Eve de ses décombres : 
L’oratorio des adolescents perdus
par Caroline Tricotelle

 

 

 

visuel-devi.jpgD’une totale maîtrise, Eve de ses décombres, le dernier roman d’Ananda Devi, paru chez Gallimard en 2006 et récompensé à juste titre du prix Inter et des Cinq continents de la Francophonie, laisse surgir l’image d’un lieu retranché du progrès. « Troumaron, c’est une sorte d’entonnoir ; le dernier goulet où viennent se déverser les eaux usées de tout un pays ». « Nous sommes accolés à la montagne des Signaux », (page 13). Quartier déshérité de Port-Louis, sur l’île Maurice, Troumaron représente un espace tristement actuel, cerné par le chômage et la violence. Mais en même temps, il apparaît comme une métaphore douloureuse de l’existence saisie entre destin et survie. Au-delà du réel, l’insularité devient alors une façon de ressaisir le thème biblique de la Chute ; et le roman, le moyen poétique de recueillir avec plus de sensibilité des voix en prise avec la fatalité et l’exclusion.

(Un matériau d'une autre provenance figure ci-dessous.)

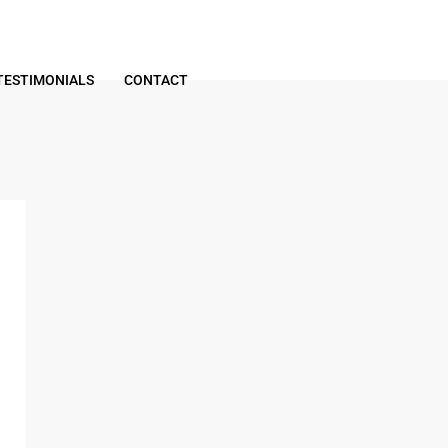
TESTIMONIALS
CONTACT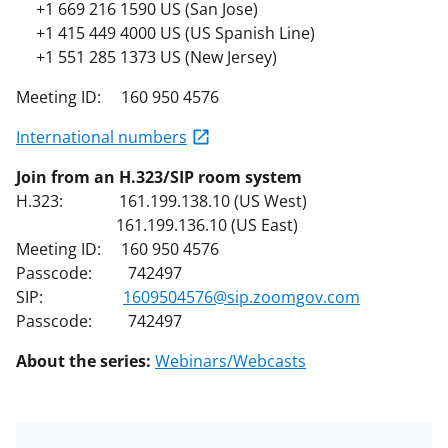
+1 669 216 1590 US (San Jose)
+1 415 449 4000 US (US Spanish Line)
+1 551 285 1373 US (New Jersey)
Meeting ID: 160 950 4576
International numbers
Join from an H.323/SIP room system
H.323: 161.199.138.10 (US West)
161.199.136.10 (US East)
Meeting ID: 160 950 4576
Passcode: 742497
SIP:
1609504576@sip.zoomgov.com
Passcode: 742497
About the series:
Webinars/Webcasts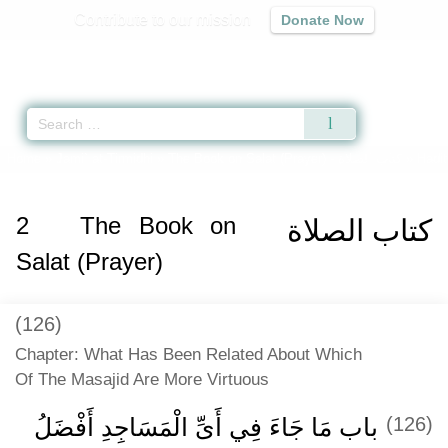
Contribute to our mission
Donate Now
Qur'an
|
Sunnah
|
Prayer Times
|
Audio
Home
»
Jami` at-Tirmidhi
»
The Book on Salat (Prayer) -
كتاب الصلاة
» Hadit
2
The Book on
كتاب الصلاة
Salat (Prayer)
(126)
Chapter: What Has Been Related About Which
Of The Masajid Are More Virtuous
باب مَا جَاءَ فِي أَىِّ الْمَسَاجِدِ أَفْضَلُ
(126)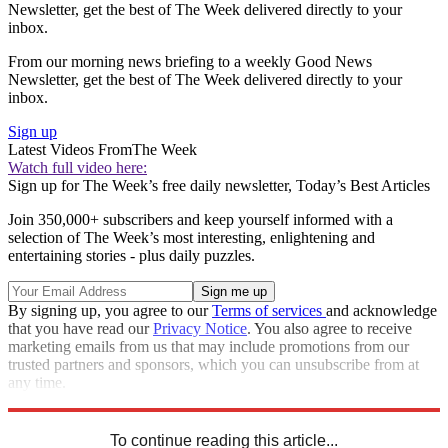
Newsletter, get the best of The Week delivered directly to your
inbox.
From our morning news briefing to a weekly Good News
Newsletter, get the best of The Week delivered directly to your
inbox.
Sign up
Latest Videos From
The Week
Watch full video here:
Sign up for The Week’s free daily newsletter,
Today’s Best Articles
Join 350,000+ subscribers and keep yourself informed with a
selection of The Week’s most interesting, enlightening and
entertaining stories - plus daily puzzles.
By signing up, you agree to our
Terms of services
and acknowledge
that you have read our
Privacy Notice
. You also agree to receive
marketing emails from us that may include promotions from our
trusted partners and sponsors, which you can unsubscribe from at
any time.
Explore More
Speed Reads
china trade war
To continue reading this article...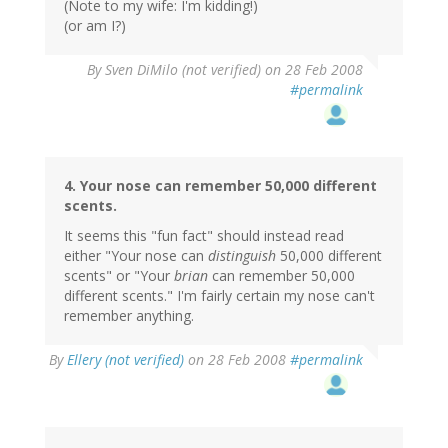
(Note to my wife: I'm kidding!)
(or am I?)
By
Sven DiMilo (not verified)
on 28 Feb 2008
#permalink
4. Your nose can remember 50,000 different
scents.
It seems this "fun fact" should instead read
either "Your nose can
distinguish
50,000 different
scents" or "Your
brian
can remember 50,000
different scents." I'm fairly certain my nose can't
remember anything.
By
Ellery (not verified)
on 28 Feb 2008
#permalink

Mais l’intensité du roman Eve de ses décombres tient surtout au passage à l’adolescence de chacun des personnages, à ce moment où Eve, Sad, Clélio et Savita accèdent à cette conscience trop aiguë d’eux-mêmes et du monde qui les entoure. Elle tient aussi au choix narratif de l’auteure qui restitue leur point de vue afin de faire ressortir le contraste de leurs expériences alors qu’un événement dramatique les oriente définitivement.

En effet, dans une première partie, le roman dévoile la multiplicité ambivalente des personnages pour les projeter dans une seconde partie sur un fond d’enquête policière. Après un prélude énigmatique d’Eve, Sad fait l’épreuve de son impuissance comme celle des mots qu’il aime et qu’il dédit à Eve. Il regarde Eve s’abîmer sans parvenir à la toucher et sans savoir comment la protéger. Clélio, lui, noie ce qui lui reste d’innocence dans une violence sans foi ni loi et s’enfonce dans la solitude. Seule Savita est entrée dans l’existence d’Eve. Son amitié permet de l’extraire du commerce de son corps qu’Eve traduit comme seul refus possible de son appartenance à Troumaron : « J’avais une monnaie d’échange : moi. […] Tout ce que je leur donnais, moi, c’était l’ombre d’un corps. […] J’ai dix-sept-ans et je m’en fous. J’achète mon avenir », page 20-21. Mais la mort traverse l’univers des uns et des autres et les fait basculer dans cet état limite où le dénuement de la condition humaine trouve son expression. Au fur et à mesure des monologues intérieurs, principalement de Sad et Eve, un chant s’installe dans ce récit où la perte des illusions se rapproche d’une perte de soi, jusqu’à le transformer en oratorio pour l’être aimé.


Six mots ; un pour chaque paume, un pour chaque pied, un pour la tête et un pour le cœur. Je dégouline rouge.

Pour la première fois, elle m’entoure de ses bras. Sa bouche est désolée, mais inflexible. Malgré mon désarroi, je mesure le centimètre qui nous sépare.

Sinon cela n’aura servi à rien, dit-elle[1].


Dans ce roman, c’est par touches délicates qu’on avance. Se dévoilent alors des zones qui interrogent l’espoir, quand l’innocence ressemble au paradis perdu.

 

 

[1] Ananda Devi, Eve de ses décombres, Paris, Gallimard, 2006, p. 155.